Los jóvenes, por su parte, viven las consecuencias de ese limbo legal más que nadie. No recuerdan la guerra de independencia, o no habían nacido cuando ocurrió, y su prioridad, más que el pasado, es el futuro: en su país las oportunidades de trabajo son prácticamente inexistentes y sus diplomas de estudios no son válidos en el extranjero. «El porcentaje de la población activa que sale del país cada año es cerca del quince por ciento», explica Jarzabek.
Antes de la separación, Transnistria era la parte más próspera de Moldavia. Antes de la caída de la Unión Soviética, el nivel de vida allí era dos veces más alto que en el resto de Moldavia, entre otras cosas porque allí se concentró el potencial industrial del país. Pero después de la independencia llegaron las privatizaciones y surgió el conglomerado privado Sheriff que hoy es dueño de supermercados, bancos, refinerías, farmacias, servicios de telefonía y hasta de un equipo de fútbol.

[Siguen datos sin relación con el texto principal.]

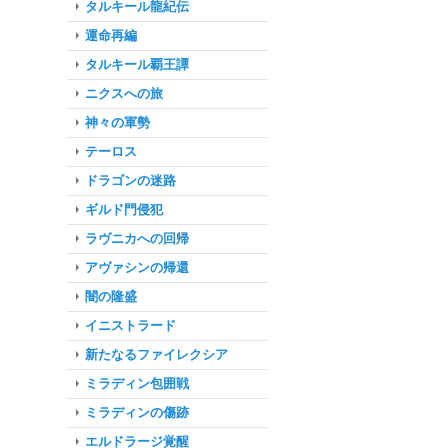
タルキール龍紀伝
運命再編
タルキール覇王譚
ニクスへの旅
神々の軍勢
テーロス
ドラゴンの迷路
ギルド門侵犯
ラヴニカへの回帰
アヴァシンの帰還
闇の隆盛
イニストラード
新たなるファイレクシア
ミラディン包囲戦
ミラディンの傷跡
エルドラージ覚醒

«Deberíamos llamarnos la República de Sheriff. Son ellos quienes deciden todo aquí. En teoría puedes desarrollar tu negocio, pero siempre existe el riesgo de que vengan a decirte que no te metas en su terreno», le comentó a la fotógrafa Antón, un empresario de 38 años de Tiráspol. Como muchos otros de los que hablaron con ella, no quiso que su verdadero nombre fuera difundido. «Temían que pudiera haber represalias en su contra», recuerda Jarzabek.
Lo económico tiene peso también en la cuestión de la identidad: el país sobrevive en gran parte gracias al apoyo de Putin. «No existen datos oficiales, pero es Rusia quien paga las pensiones de un porcentaje muy alto de los jubilados. Con la condición de que tengan la nacionalidad rusa, claro», afirma Jarzabek. Y esos son la mayoría.
«En general, tienen varias nacionalidades (moldava, rusa, ucraniana) además de la transnistriana, porque de otro modo no podrían salir de la región –explica la periodista–. Su concepto de nacionalidad es diferente al nuestro. Ellos se sienten transnistrianos y tener otros pasaportes es algo que les ayuda a funcionar, pero no tiene que ver con cómo se identifican. Aunque a nivel cultural sienten que pertenecen al universo ruso más que al moldavo». Tanto es así que durante la crisis de Crimea el gobierno de Transnistria pidió que el país fuera anexado a Rusia.
Sascha, de 24 años, cuyo padre luchó en la guerra de independencia en 1992, conversó con la fotógrafa sobre el conflicto y sobre el futuro de su patria: «Si yo hubiera podido, habría hecho todo lo posible para evitar la guerra. Las separaciones no traen nada bueno. Amo este país, pero nos faltan muchas cosas. Mira, lo que me encantaría es que abriese aquí un IKEA».